Environmental monitoring of saturated air concentration and PM2.5 particles for the prevention of Occupational Health in the City of Potosí at 4000m.a.s.l.
DOI:
https://doi.org/10.31243/mdc.uta.v5i2.1086.2021Keywords:
Fine particles, air cloud, aerosol, occupational health, saturated airAbstract
Introduction: Since 2019, with the discovery of the new SARS-CoV-2 pandemic, known as COVID-19 (coronavirus), the world's population has undergone different processes of isolation and/or quarantine by the total unknownness of this pandemic. Scientists' knowledge went so far as to mention that this virus can produce mild pictures such as: the common cold or severe tables, as is the case with Middle East Respiratory Syndrome (MERS) virus, SARS-CoV-1 and SARS-CoV-2, which cause coronavirus disease (CDC, 2020). Although this virus is known as a potentially serious respiratory disease, discovered in Wuhan City, Hubei Province, China, in late 2019. Since then, it has spread throughout all regions of the globe where at the end of January 2020, the World Health Organization (WHO) declared the outbreak an international public health emergency. This is how many countries and cities have demonstrated the great lethality of this pandemic, where its form of contagion is very different between each region of the planet, due to the culture of the current society in which we live.

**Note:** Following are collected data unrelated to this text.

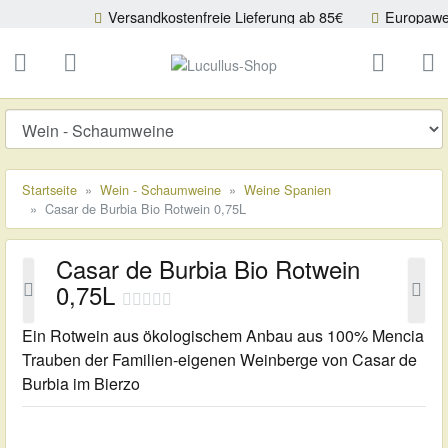
Versandkostenfreie Lieferung ab 85€
Europaweiter Versand
ließen
Lucullus-Shop
schließen
Suche
Startseite
Wein - Schaumweine
Weine Spanien
Casar de Burbia Bio Rotwein 0,75L
Casar de Burbia Bio Rotwein
0,75L
Ein Rotwein aus ökologischem Anbau aus 100% Mencia
Trauben der Familien-eigenen Weinberge von Casar de
Burbia im Bierzo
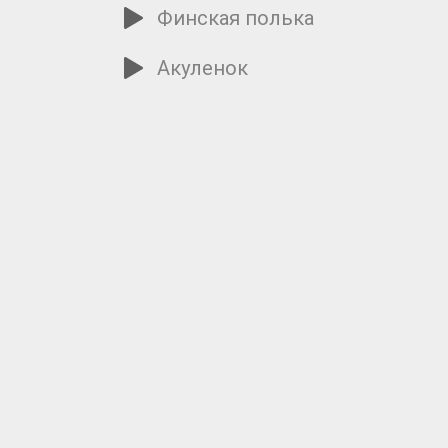
Финская полька
Акуленок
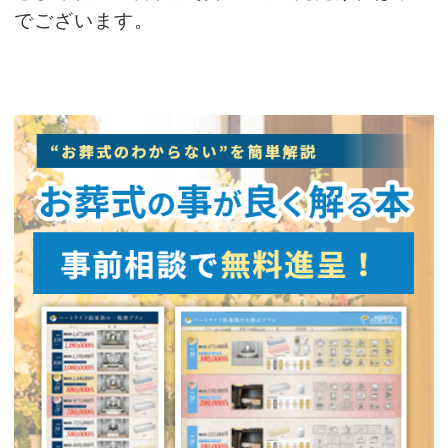
でございます。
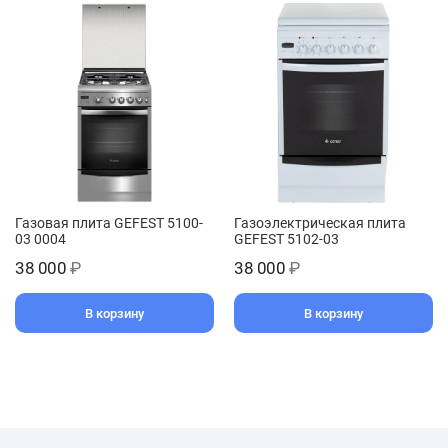
Газовая плита GEFEST 5100-
Газоэлектрическая плита
03 0004
GEFEST 5102-03
38 000
₽
38 000
₽
В корзину
В корзину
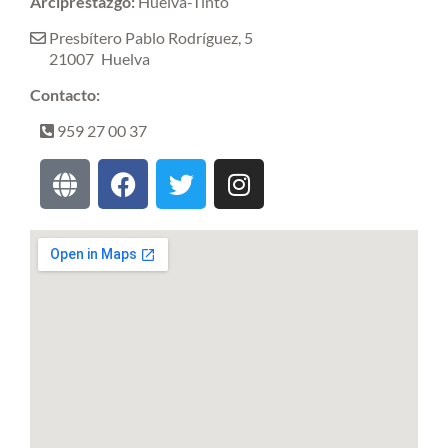
Arciprestazgo:
Huelva-Tinto
Presbítero Pablo Rodríguez, 5
21007
Huelva
Contacto:
959 27 00 37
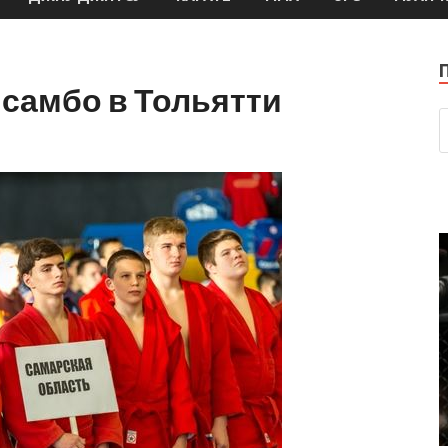
самбо в Тольятти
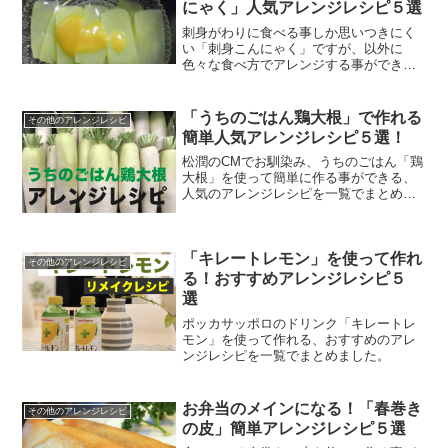
にゃく」人気アレンジレシピ５選
刺身がわりに食べる事しか思いつきにく
い「刺身こんにゃく」ですが、以外に
色々な食べ方でアレンジする事ができま
す。
「うちのごはん鶏大根」で作れる
その他のアレンジレシピ
簡単人気アレンジレシピ５選！
松潤のCMでお馴染み、うちのごはん「鶏
大根」を使って簡単に作る事ができる、
人気のアレンジレシピを一覧でまとめま
した。
「キレートレモン」を使って作れ
その他のアレンジレシピ
る！おすすめアレンジレシピ５
選
ポッカサッポロのドリンク「キレートレ
モン」を使って作れる、おすすめのアレ
ンジレシピを一覧でまとめました。
お弁当のメインになる！「春巻き
その他のアレンジレシピ
の皮」簡単アレンジレシピ５選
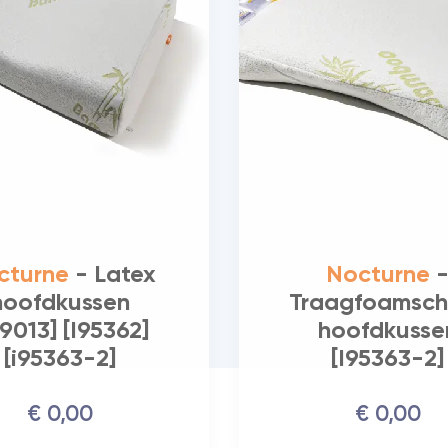
cturne
- Latex
Nocturne
hoofdkussen
Traagfoamsch
99013] [I95362]
hoofdkusse
[i95363-2]
[I95363-2]
€
0,
00
€
0,
00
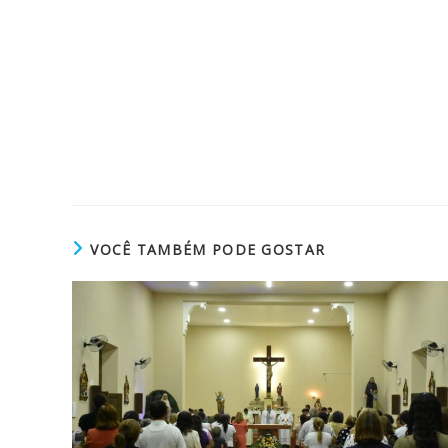
VOCÊ TAMBÉM PODE GOSTAR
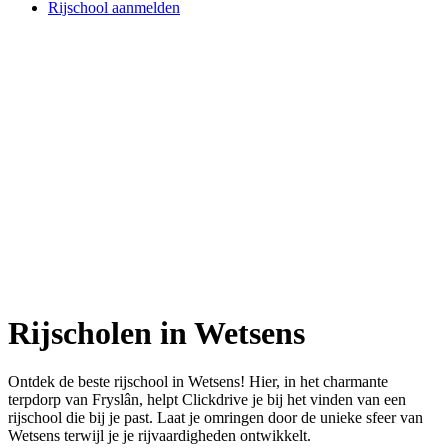
Rijschool aanmelden
Rijscholen in Wetsens
Ontdek de beste rijschool in Wetsens! Hier, in het charmante
terpdorp van Fryslân, helpt Clickdrive je bij het vinden van een
rijschool die bij je past. Laat je omringen door de unieke sfeer van
Wetsens terwijl je je rijvaardigheden ontwikkelt.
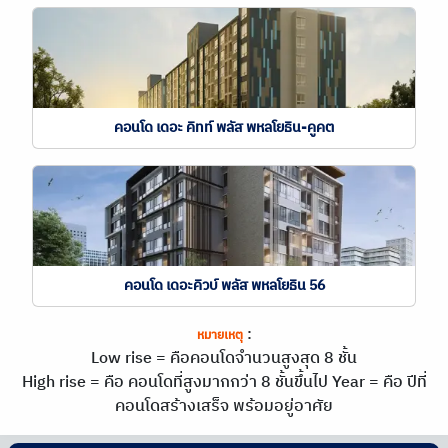
คอนโด เดอะ คิทท์ พลัส พหลโยธิน-คูคต
คอนโด เดอะคิวบ์ พลัส พหลโยธิน 56
:
หมายเหตุ
Low rise = คือคอนโดจำนวนสูงสุด 8 ชั้น
High rise = คือ คอนโดที่สูงมากกว่า 8 ชั้นขึ้นไป
Year = คือ ปีที่
คอนโดสร้างเสร็จ พร้อมอยู่อาศัย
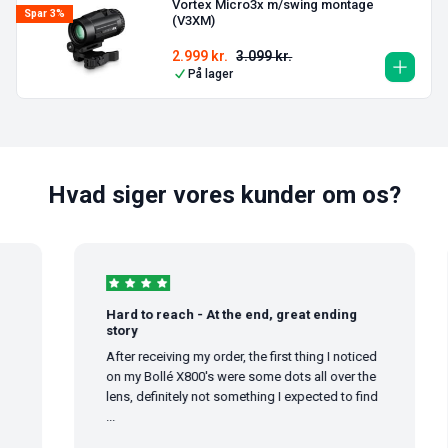
Vortex Micro3x m/swing montage
Spar 3%
(V3XM)
2.999
kr.
3.099
kr.
På lager
Hvad siger vores kunder om os?
Hard to reach - At the end, great ending
story
After receiving my order, the first thing I noticed
on my Bollé X800's were some dots all over the
lens, definitely not something I expected to find
...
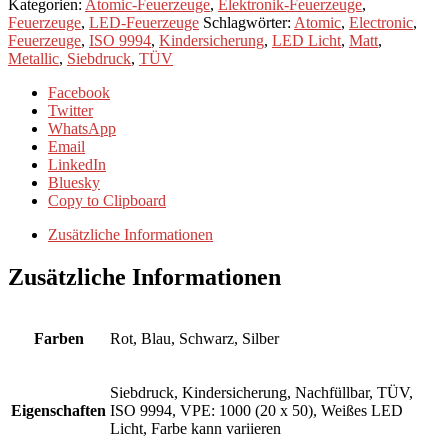
Kategorien:
Atomic-Feuerzeuge
,
Elektronik-Feuerzeuge
,
Feuerzeuge
,
LED-Feuerzeuge
Schlagwörter:
Atomic
,
Electronic
,
Feuerzeuge
,
ISO 9994
,
Kindersicherung
,
LED Licht
,
Matt
,
Metallic
,
Siebdruck
,
TÜV
Facebook
Twitter
WhatsApp
Email
LinkedIn
Bluesky
Copy to Clipboard
Zusätzliche Informationen
Zusätzliche Informationen
Farben
Rot, Blau, Schwarz, Silber
Siebdruck, Kindersicherung, Nachfüllbar, TÜV,
Eigenschaften
ISO 9994, VPE: 1000 (20 x 50), Weißes LED
Licht, Farbe kann variieren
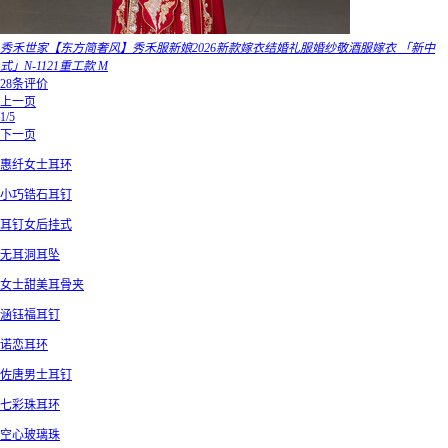
秀禾世家【东方简奢风】秀禾服新娘2026新款嫁衣结婚礼服婚纱敬酒服嫁衣 「新中
式」N-1121重工款 M
28条评价
上一页
1/5
下一页
惠纤女士耳环
小巧锆石耳钉
耳钉女后挂式
无耳洞耳坠
女士甜美耳骨夹
涵钰福耳钉
诺恋耳环
佐唐男士耳钉
七彩珠耳环
空心玻璃珠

Objective: Develop environmental monitoring of the concentration of saturated air and PM2.5 particles for the prevention of Occupational Health in the City of Potosí at 4000m.s.n.m.
Material and methods: Applied research, an explanatory, experimental and prospective study was carried out for the environmental monitoring of saturated air concentration and PM2.5 particles for the prevention of Occupational Health in the City of Potosí at 4000m.s.n.m.
Results: The results show that the high environmental risk of health personnel, considering that climate comfort environments are in the range of 45% to 70%, quantitatively showing that levels are higher than this, where the risk of COVID-19 contagion is higher.
Conclusions: Densely concentrated or saturated air clouds are a major vector that has a high probability of transporting and hosting the SARS Cov 2 virus by this airway. Within the health facilities the most at risk are the dental and emergency environments, in these areas the lack of extractors and ventilation mechanisms are very low. Outbreaks are much more vulnerable where overcrowding of people is dense at peak times, leading to an increased risk for the virus to be transmitted through aerosols generated in these environments. Symptomatic people mainly transmit COVID-19 disease, but on the other hand, those who are about to develop symptoms are also vectors of spread of the virus. Evidence from this study shows that people who never develop symptoms may also spread the virus to others, this is because the transport of air clouds can adhere to clothing and/or the biological system and then be expelled with the temperature difference to other areas where people are vulnerable to contracting COVID-19 symptomatology.